That experience — together with the day-to-day frictions of integrating HPKE through a library that wasn’t built to make those bug classes structurally impossible — is what got us thinking about a rewrite. Three frictions in particular kept showing up.

The provider abstraction. hpke-rs is structured as a generic library over an HpkeCrypto trait, with two backend implementations — RustCrypto and libcrux — shipped as separate crates. The abstraction is real engineering and serves a real purpose: it lets a deployment swap the underlying crypto stack without touching call sites. The cost is that every primitive call goes through a trait dispatch, every Hpke value carries a 320-byte instance struct (most of it a 256-byte ChaCha20 PRNG state), and the workspace is four crates instead of one.

The struct-owned PRNG. Hpke<Crypto>::new constructs and stores a PRNG. That PRNG is reused across operations, which is fine functionally but creates a subtle aliasing hazard: cloning an Hpke does not clone the PRNG state — per the rustdoc — so a careless clone can reset randomness in ways that aren’t visible at the call site. This is the kind of footgun whose damage is invisible until the day it isn’t.
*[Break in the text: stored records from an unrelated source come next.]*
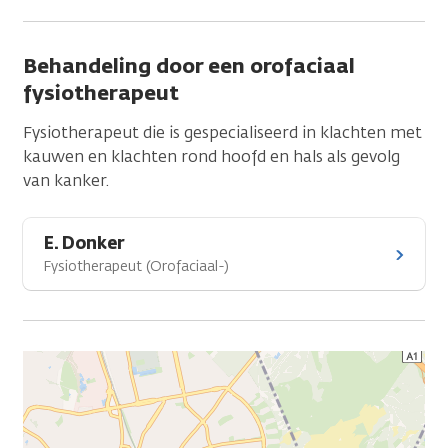
Behandeling door een orofaciaal
fysiotherapeut
Fysiotherapeut die is gespecialiseerd in klachten met
kauwen en klachten rond hoofd en hals als gevolg
van kanker.
E. Donker
Fysiotherapeut (Orofaciaal-)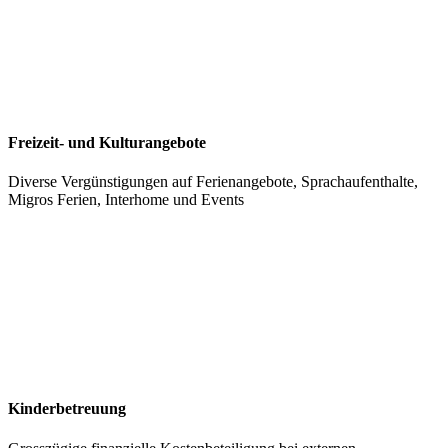
Freizeit- und Kulturangebote
Diverse Vergünstigungen auf Ferienangebote, Sprachaufenthalte,
Migros Ferien, Interhome und Events
Kinderbetreuung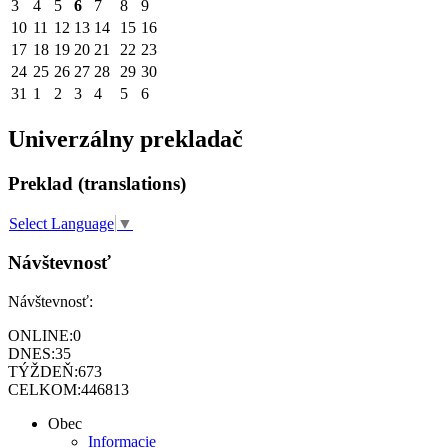
3
4
5
6
7
8
9
10
11
12
13
14
15
16
17
18
19
20
21
22
23
24
25
26
27
28
29
30
31
1
2
3
4
5
6
Univerzálny prekladač
Preklad (translations)
Select Language
▼
Návštevnosť
Návštevnosť:
ONLINE:
0
DNES:
35
TÝŽDEŇ:
673
CELKOM:
446813
Obec
Informacie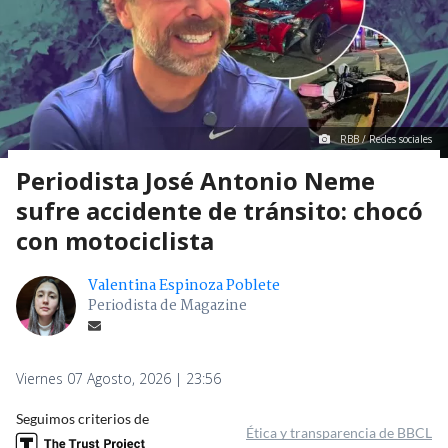
RBB / Redes sociales
Periodista José Antonio Neme
sufre accidente de tránsito: chocó
con motociclista
Valentina Espinoza Poblete
Periodista de Magazine
Viernes 07 Agosto, 2026 | 23:56
Seguimos criterios de
Ética y transparencia de BBCL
Option<&[u8]> for required-by-mode arguments. hpke.seal(&pk, info, aad, pt, None, None, None) is the canonical Base-mode call. The three Nones are the PSK, PSK ID, and sender static key — all required in the Auth or AuthPsk modes. The single seal method accepts every mode by making mode-specific arguments optional, which means the type system can’t tell you that you’ve built a Base-mode call with a PSK supplied.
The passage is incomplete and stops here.